# Downloading Data

> Downloading 4 datasets.

## Downloading datasets
### Dataset 1

```bash
kaggle datasets download salmaneunus/rock-classification --path data/0_raw/
unzip -qn data/0_raw/rock-classification.zip -d data/1_extracted/
mv -vn data/1_extracted/Dataset data/1_extracted/dataset1
```

### Dataset 2

```bash
kaggle datasets download mahmoudalforawi/igneous-metamorphic-sedimentary-rocks-and-minerals --path data/0_raw/
unzip -qn data/0_raw/igneous-metamorphic-sedimentary-rocks-and-minerals.zip -d data/1_extracted/
mv data/1_extracted/Rock_Dataset data/1_extracted/dataset2

rm -rf data/1_extracted/dataset2/minerals
```

In [None]:
#| export data.utils

import os
from time import time

def timer_func(func):
    """Show the execution time of the function object passed.

    Parameters
    ----------
    func : _type_
        _description_
    """

    def wrap_func(*args, **kwargs):
        t1 = time()
        result = func(*args, **kwargs)
        t2 = time()
        print(f"Function {func.__name__!r} executed in {(t2-t1):.4f}s")
        return result

    return wrap_func


def find_filepaths(root_folder: str):
    """Recursively finds all files.

    Parameters
    ----------
    root_folder : str
        _description_

    Returns
    -------
    _type_
        _description_
    """
    filepaths = []
    for dirname, _, filenames in os.walk(root_folder):
        for filename in filenames:
            filepaths.append(os.path.join(dirname, filename))
    return filepaths, len(filepaths)


def get_new_name(dir_list: list) -> dict:
    '''Return dict with old name and new name of files in multiple directories.

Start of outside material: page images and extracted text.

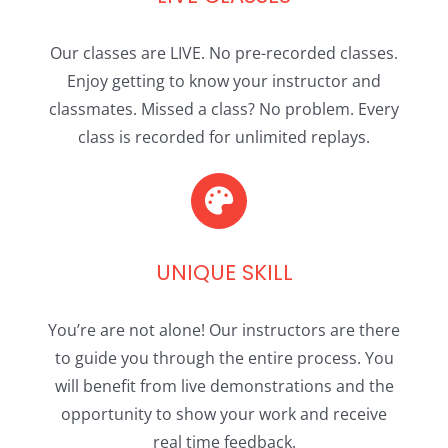
Our classes are LIVE. No pre-recorded classes.
Enjoy getting to know your instructor and
classmates. Missed a class? No problem. Every
class is recorded for unlimited replays.
UNIQUE SKILL
You’re are not alone! Our instructors are there
to guide you through the entire process. You
will benefit from live demonstrations and the
opportunity to show your work and receive
real time feedback.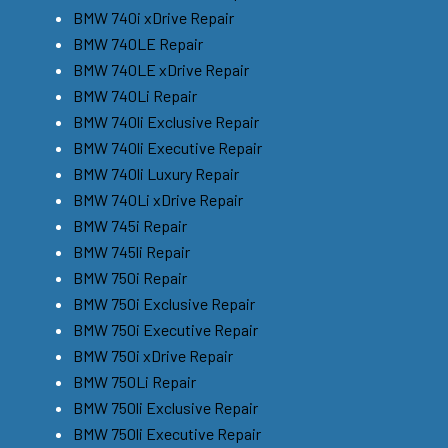
BMW 740i xDrive Repair
BMW 740LE Repair
BMW 740LE xDrive Repair
BMW 740Li Repair
BMW 740li Exclusive Repair
BMW 740li Executive Repair
BMW 740li Luxury Repair
BMW 740Li xDrive Repair
BMW 745i Repair
BMW 745li Repair
BMW 750i Repair
BMW 750i Exclusive Repair
BMW 750i Executive Repair
BMW 750i xDrive Repair
BMW 750Li Repair
BMW 750li Exclusive Repair
BMW 750li Executive Repair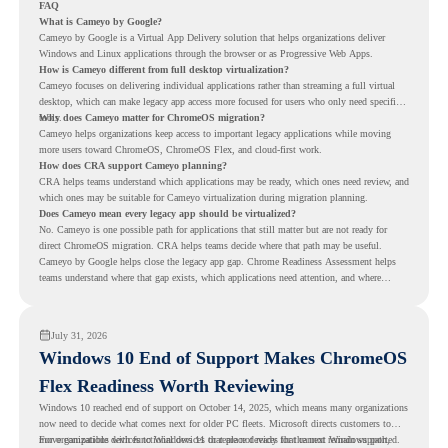
FAQ
What is Cameyo by Google?
Cameyo by Google is a Virtual App Delivery solution that helps organizations deliver
Windows and Linux applications through the browser or as Progressive Web Apps.
How is Cameyo different from full desktop virtualization?
Cameyo focuses on delivering individual applications rather than streaming a full virtual
desktop, which can make legacy app access more focused for users who only need specific
tools.
Why does Cameyo matter for ChromeOS migration?
Cameyo helps organizations keep access to important legacy applications while moving
more users toward ChromeOS, ChromeOS Flex, and cloud-first work.
How does CRA support Cameyo planning?
CRA helps teams understand which applications may be ready, which ones need review, and
which ones may be suitable for Cameyo virtualization during migration planning.
Does Cameyo mean every legacy app should be virtualized?
No. Cameyo is one possible path for applications that still matter but are not ready for
direct ChromeOS migration. CRA helps teams decide where that path may be useful.
Cameyo by Google helps close the legacy app gap. Chrome Readiness Assessment helps
teams understand where that gap exists, which applications need attention, and where
virtualization can support a smoother ChromeOS migration plan.
July 31, 2026
Windows 10 End of Support Makes ChromeOS
Flex Readiness Worth Reviewing
Windows 10 reached end of support on October 14, 2025
, which means many organizations
now need to decide what comes next for older PC fleets. Microsoft directs customers to
move compatible devices to Windows 11 or replace devices that cannot remain supported.
For organizations with functional devices that are not ready for the next Windows path,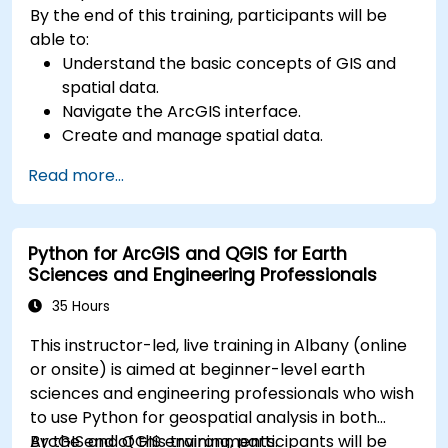
By the end of this training, participants will be
able to:
Understand the basic concepts of GIS and
spatial data.
Navigate the ArcGIS interface.
Create and manage spatial data.
Perform basic spatial analysis.
Read more...
Create maps and visualizations.
Python for ArcGIS and QGIS for Earth
Sciences and Engineering Professionals
35 Hours
This instructor-led, live training in Albany (online
or onsite) is aimed at beginner-level earth
sciences and engineering professionals who wish
to use Python for geospatial analysis in both
ArcGIS and QGIS environments.
By the end of this training, participants will be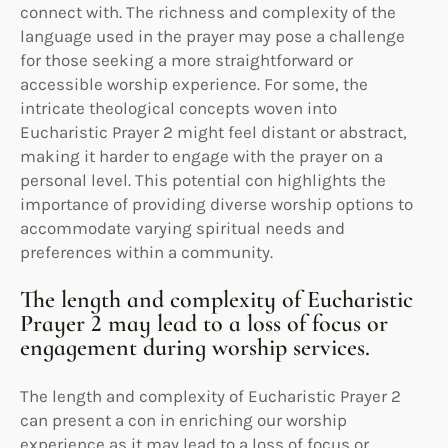
connect with. The richness and complexity of the
language used in the prayer may pose a challenge
for those seeking a more straightforward or
accessible worship experience. For some, the
intricate theological concepts woven into
Eucharistic Prayer 2 might feel distant or abstract,
making it harder to engage with the prayer on a
personal level. This potential con highlights the
importance of providing diverse worship options to
accommodate varying spiritual needs and
preferences within a community.
The length and complexity of Eucharistic
Prayer 2 may lead to a loss of focus or
engagement during worship services.
The length and complexity of Eucharistic Prayer 2
can present a con in enriching our worship
experience as it may lead to a loss of focus or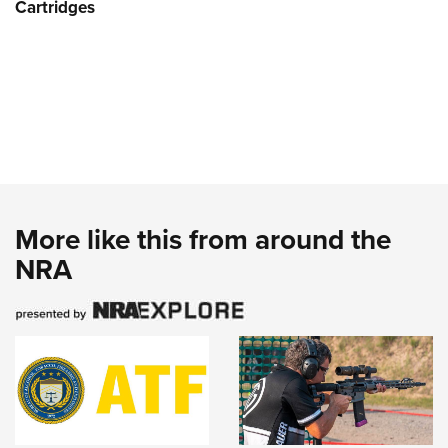
Cartridges
More like this from around the
NRA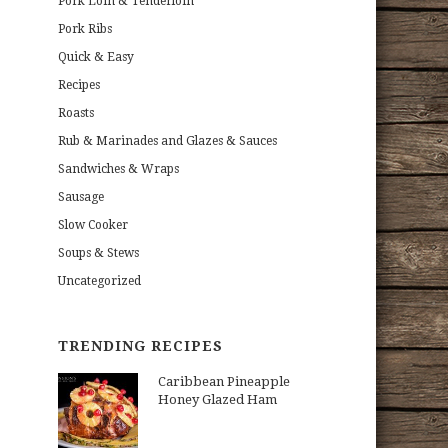
Pork Loin & Tenderloin
Pork Ribs
Quick & Easy
Recipes
Roasts
Rub & Marinades and Glazes & Sauces
Sandwiches & Wraps
Sausage
Slow Cooker
Soups & Stews
Uncategorized
TRENDING RECIPES
Caribbean Pineapple
Honey Glazed Ham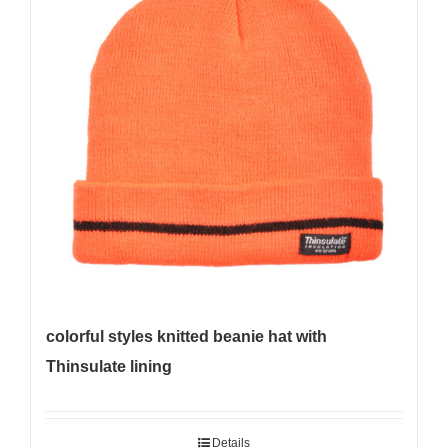
colorful styles knitted beanie hat with
Thinsulate lining
Details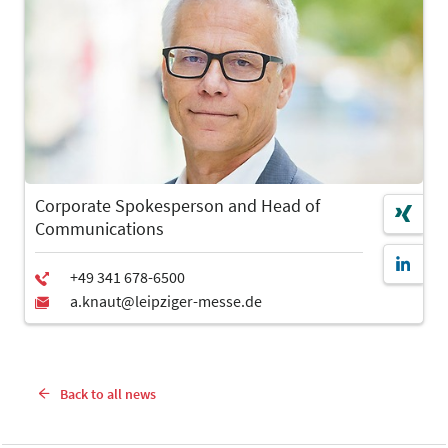
Corporate Spokesperson and Head of
Communications
Back to all news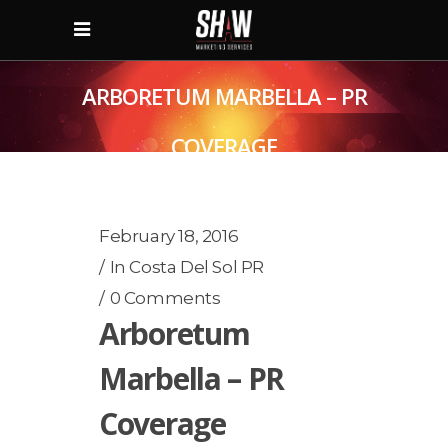
ARBORETUM MARBELLA – PR
COVERAGE
February 18, 2016
In
Costa Del Sol PR
0 Comments
Arboretum
Marbella – PR
Coverage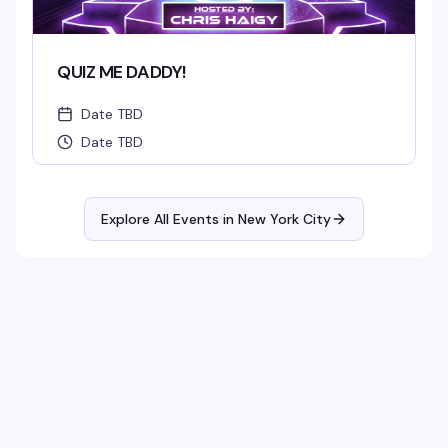
QUIZ ME DADDY!
Date TBD
Date TBD
Explore All Events in
New York City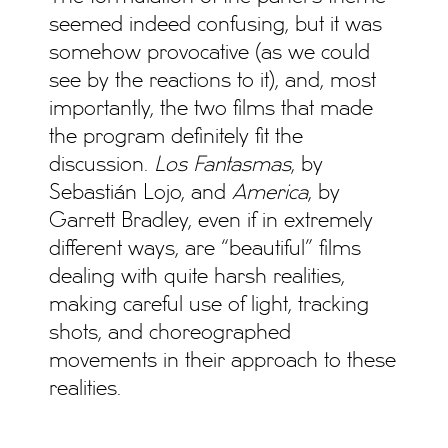
seemed indeed confusing, but it was
somehow provocative (as we could
see by the reactions to it), and, most
importantly, the two films that made
the program definitely fit the
discussion.
Los Fantasmas
, by
Sebastián Lojo, and
America
, by
Garrett Bradley, even if in extremely
different ways, are “beautiful” films
dealing with quite harsh realities,
making careful use of light, tracking
shots, and choreographed
movements in their approach to these
realities.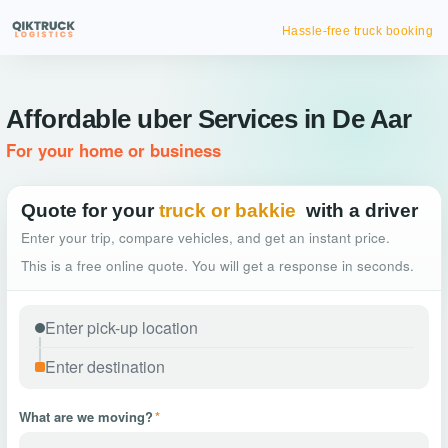
Hassle-free truck booking
Affordable uber Services in De Aar
For your home or business
Quote for your
truck or bakkie
with a driver
Enter your trip, compare vehicles, and get an instant price.
This is a free online quote. You will get a response in seconds.
What are we moving?
*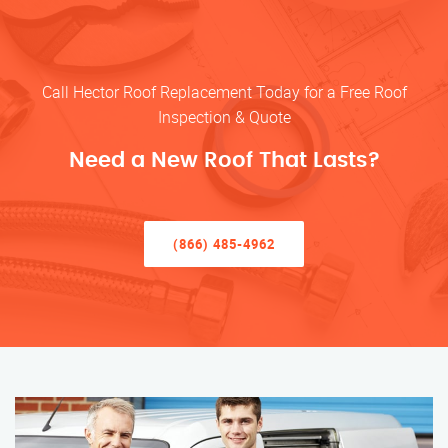
Call Hector Roof Replacement Today for a Free Roof
Inspection & Quote
Need a New Roof That Lasts?
(866) 485-4962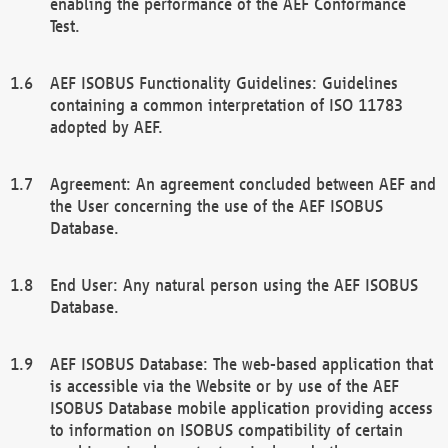
enabling the performance of the AEF Conformance
Test.
AEF ISOBUS Functionality Guidelines: Guidelines
containing a common interpretation of ISO 11783
adopted by AEF.
Agreement: An agreement concluded between AEF and
the User concerning the use of the AEF ISOBUS
Database.
End User: Any natural person using the AEF ISOBUS
Database.
AEF ISOBUS Database: The web-based application that
is accessible via the Website or by use of the AEF
ISOBUS Database mobile application providing access
to information on ISOBUS compatibility of certain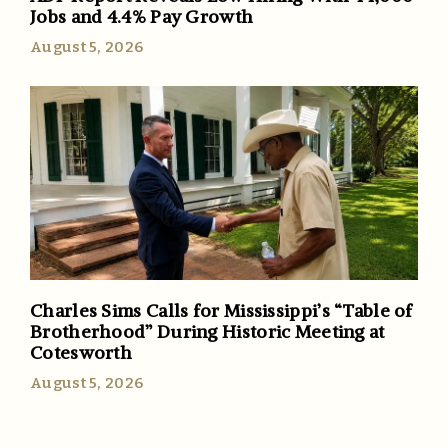
Jobs and 4.4% Pay Growth
August 5, 2026
Charles Sims Calls for Mississippi’s “Table of
Brotherhood” During Historic Meeting at
Cotesworth
August 5, 2026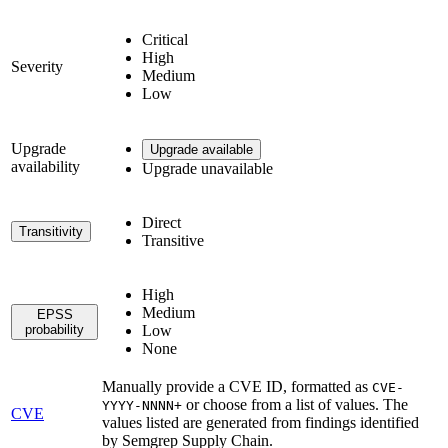
Critical
High
Severity
Medium
Low
Upgrade
Upgrade available
availability
Upgrade unavailable
Direct
Transitivity
Transitive
High
Medium
EPSS
probability
Low
None
Manually provide a CVE ID, formatted as
CVE-
or choose from a list of values. The
YYYY-NNNN+
CVE
values listed are generated from findings identified
by Semgrep Supply Chain.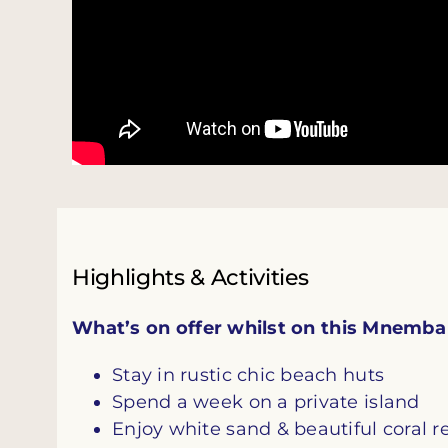
Highlights & Activities
What’s on offer whilst on this Mnemba P
Stay in rustic chic beach huts
Spend a week on a private island
Enjoy white sand & beautiful coral r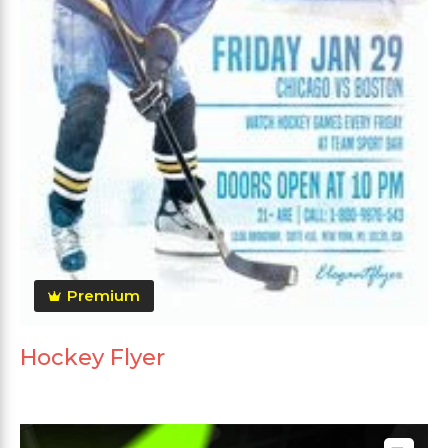
Premium
Hockey Flyer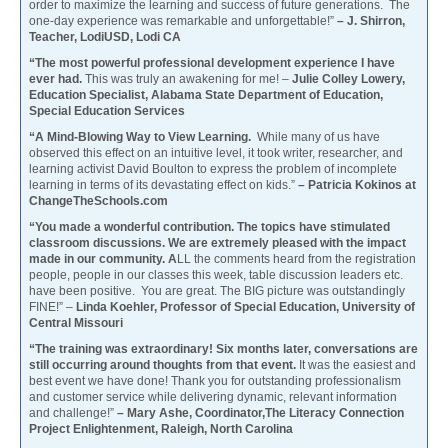
order to maximize the learning and success of future generations. The
one-day experience was remarkable and unforgettable!”
– J. Shirron,
Teacher, LodiUSD, Lodi CA
“The most powerful professional development experience I have
ever had.
This was truly an awakening for me! –
Julie Colley Lowery,
Education Specialist, Alabama State Department of Education,
Special Education Services
“A Mind-Blowing Way to View Learning.
While many of us have
observed this effect on an intuitive level, it took writer, researcher, and
learning activist David Boulton to express the problem of incomplete
learning in terms of its devastating effect on kids.”
– Patricia Kokinos at
ChangeTheSchools.com
“You made a wonderful contribution. The topics have stimulated
classroom discussions. We are extremely pleased with the impact
made in our community. A
LL the comments heard from the registration
people, people in our classes this week, table discussion leaders etc.
have been positive. You are great. The BIG picture was outstandingly
FINE!” –
Linda Koehler, Professor of Special Education, University of
Central Missouri
“The training was extraordinary! Six months later, conversations are
still occurring around thoughts from that event.
It was the easiest and
best event we have done! Thank you for outstanding professionalism
and customer service while delivering dynamic, relevant information
and challenge!”
– Mary Ashe, Coordinator,The Literacy Connection
Project Enlightenment, Raleigh, North Carolina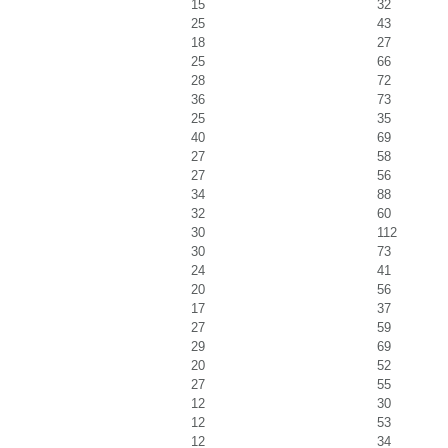
15
32
25
43
18
27
25
66
28
72
36
73
25
35
40
69
27
58
27
56
34
88
32
60
30
112
30
73
24
41
20
56
17
37
27
59
29
69
20
52
27
55
12
30
12
53
12
34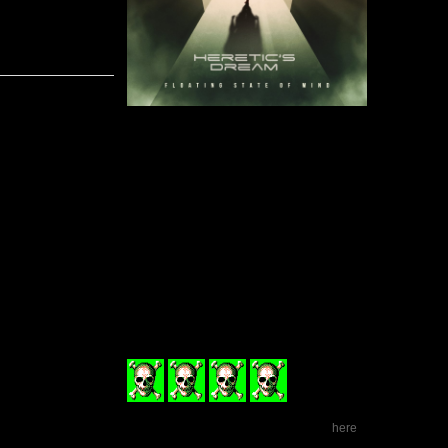
While man
Floating St
and vocals
consistant
band’s so
through.
“Momentum” 
tunes that
originality, “Golden Cage” must have one of the best 
time, and “A New Season” brings a bittersweet end to t
The album unfortunately doesn’t come without its fla
and far between. The backing vocals, while sometimes 
to add production value instead of intentionally there
written. Additionally, a few songs that have heavier 
issues in keeping momentum as the songs progress chan
sounds.
Floating State of Mind
is full of charisma and dyna
for the light-hearted rock newbies, but those who h
should give Heretic’s Dream’s new album a shot.
Floating State Of Mind
is released on February 12th o
(4
ud af 6)
Visit Heretic's Dream on Facebook
.
here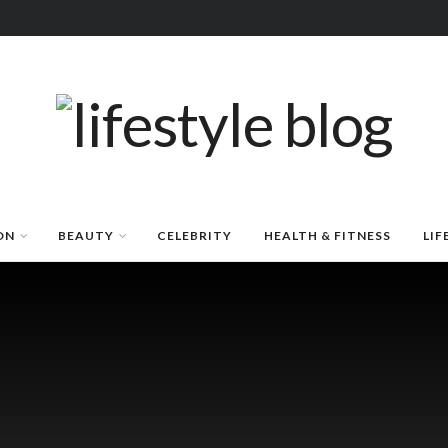
ON
BEAUTY
CELEBRITY
HEALTH & FITNESS
LIF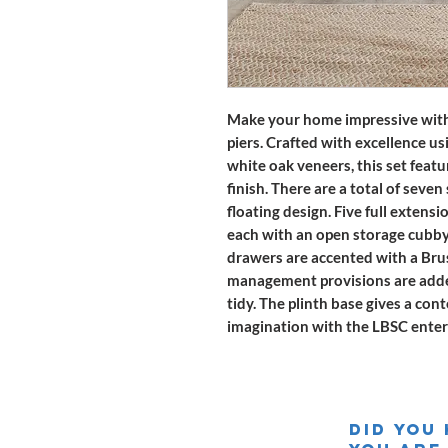
Make your home impressive with
piers. Crafted with excellence us
white oak veneers, this set fea
finish. There are a total of seve
floating design. Five full extens
each with an open storage cubby 
drawers are accented with a Bru
management provisions are added
tidy. The plinth base gives a co
imagination with the LBSC enter
Did you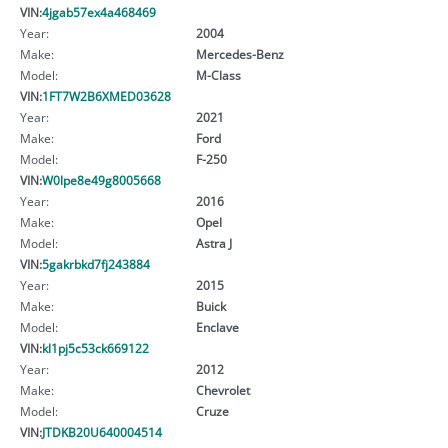
VIN:
4jgab57ex4a468469
Year:
2004
Make:
Mercedes-Benz
Model:
M-Class
VIN:
1FT7W2B6XMED03628
Year:
2021
Make:
Ford
Model:
F-250
VIN:
W0lpe8e49g8005668
Year:
2016
Make:
Opel
Model:
Astra J
VIN:
5gakrbkd7fj243884
Year:
2015
Make:
Buick
Model:
Enclave
VIN:
kl1pj5c53ck669122
Year:
2012
Make:
Chevrolet
Model:
Cruze
VIN:
JTDKB20U640004514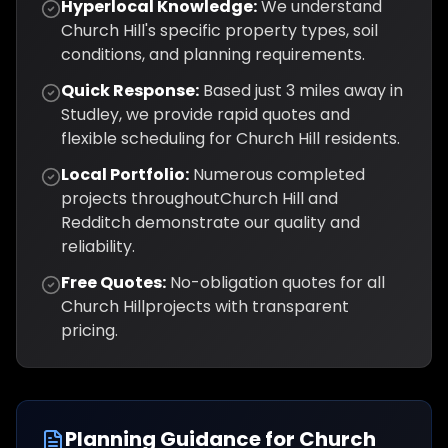
Hyperlocal Knowledge:
We understand
Church Hill
's specific property types, soil
conditions, and planning requirements.
Quick Response:
Based just
3
miles away in
Studley, we provide rapid quotes and
flexible scheduling for
Church Hill
residents.
Local Portfolio:
Numerous completed
projects throughout
Church Hill
and
Redditch
demonstrate our quality and
reliability.
Free Quotes:
No-obligation quotes for all
Church Hill
projects with transparent
pricing.
Planning Guidance for
Church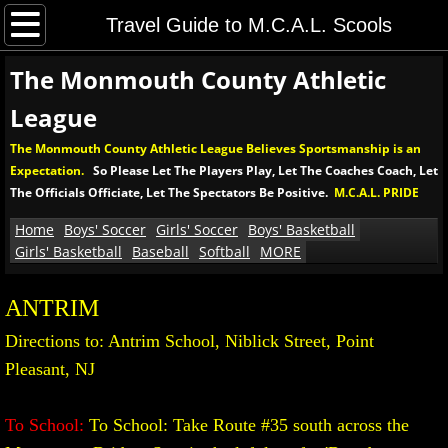
Home
Travel Guide to M.C.A.L. Scools
The Monmouth County Athletic
Boys' Soccer
League
Boys' MCAL Soccer Tournament
The Monmouth County Athletic League Believes Sportsmanship is an
Expectation.
So Please Let The Players Play, Let The Coaches Coach, Let
Soccer Rules and Procedures
The Officials Officiate, Let The Spectators Be Positive.
M.C.A.L. PRIDE
Girls' Soccer
Home
Boys' Soccer
Girls' Soccer
Boys' Basketball
Girls' Basketball
Baseball
Softball
MORE
Girls' MCAL Soccer Tournament
ANTRIM
Girls' Soccer Rules and Procedures
Directions to: Antrim School, Niblick Street, Point
Pleasant, NJ
Boys' Basketball
To School:
To School: Take Route #35 south across the
Boys' MCAL Basketball Tournament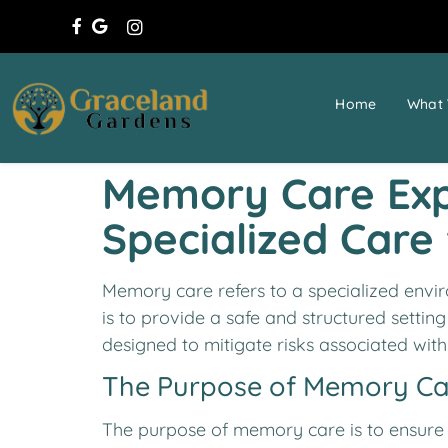
Home
What 
Memory Care Expl
Specialized Care
Memory care refers to a specialized envir
is to provide a safe and structured settin
designed to mitigate risks associated wit
The Purpose of Memory Ca
The purpose of memory care is to ensure t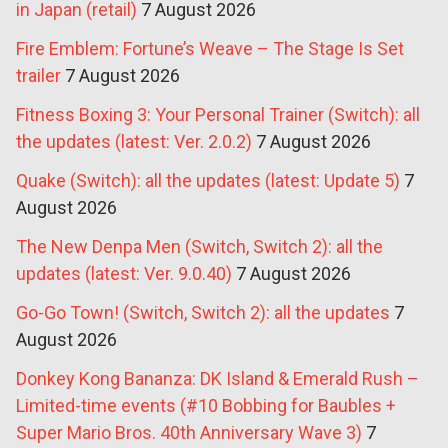
in Japan (retail)
7 August 2026
Fire Emblem: Fortune’s Weave – The Stage Is Set
trailer
7 August 2026
Fitness Boxing 3: Your Personal Trainer (Switch): all
the updates (latest: Ver. 2.0.2)
7 August 2026
Quake (Switch): all the updates (latest: Update 5)
7
August 2026
The New Denpa Men (Switch, Switch 2): all the
updates (latest: Ver. 9.0.40)
7 August 2026
Go-Go Town! (Switch, Switch 2): all the updates
7
August 2026
Donkey Kong Bananza: DK Island & Emerald Rush –
Limited-time events (#10 Bobbing for Baubles +
Super Mario Bros. 40th Anniversary Wave 3)
7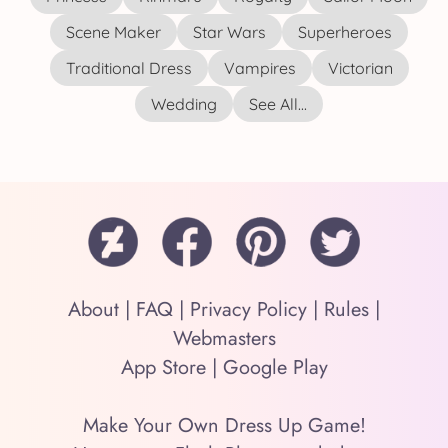
Scene Maker
Star Wars
Superheroes
Traditional Dress
Vampires
Victorian
Wedding
See All...
About
|
FAQ
|
Privacy Policy
|
Rules
|
Webmasters
App Store
|
Google Play
Make Your Own Dress Up Game!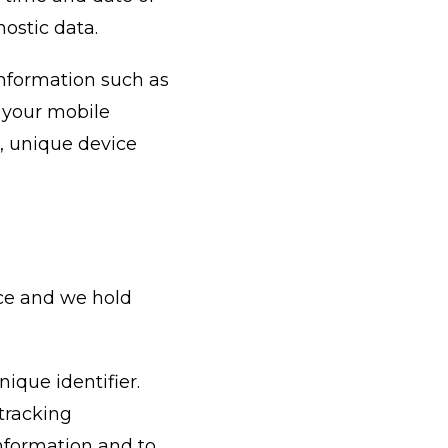
nostic data.
information such as
f your mobile
e, unique device
ice and we hold
ique identifier.
tracking
information and to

    {'data/1_extracted/dataset1/Basalt/14.jpg': 'data/2_processed/Basalt/dataset1_01_Basalt_14.jpg'}


    Parameters
    ----------
    dir_list : list
        list of directories that needs to be combined

    Returns
    -------
    dict
        {old_path: new_path}
    '''
    file_list = []
    for dir in dir_list:
        paths, _ = find_filepaths(dir)
        file_list.extend(paths)
    
    count = 1
    file_dict = {}
    for file_path in file_list:
        dataset = file_path.split('/')[-3]
        class_name = file_path.split('/')[-2]
        basename = os.path.basename(file_path)
        file_name = os.path.splitext(basename)[0]
        extension = os.path.splitext(basename)[1]
        new_file_name = os.path.join('data','2_processed', class_name, f'{dataset}_{class_name}_{str(count).zfill(3)}_{file_name}{extension}')
        file_dict[file_path] = new_file_name
        count += 1

    return file_dict

In [None]:
#| export data.download

import os
import logging
from src.data.utils import timer_func, find_filepaths


@timer_func
def download_datasets():
    """Download the dataset with dataset_id.

    Parameters
    ----------
    dataset_id : int
        Dataset number
    """
    data_dict = {
        1: {"script": "src/scripts/dataset1.sh", "filecount": 2083},
        2: {"script": "src/scripts/dataset2.sh", "filecount": 4553},
    }
    for dataset_id in data_dict:
        if not os.path.exists(
            os.path.join("data", "1_extracted", f"dataset{dataset_id}")
        ):
            print(f"Downloading dataset {dataset_id}...")
            os.system(f"sh {data_dict[dataset_id]['script']}")
        else:
            _, count = find_filepaths(
                os.path.join("data", "1_extracted", f"dataset{dataset_id}")
            )
            assert count == data_dict[dataset_id]["filecount"]
            print(f"dataset{dataset_id} already exists.")
            print(f"Total Files in dataset{dataset_id}:- {count}.\n")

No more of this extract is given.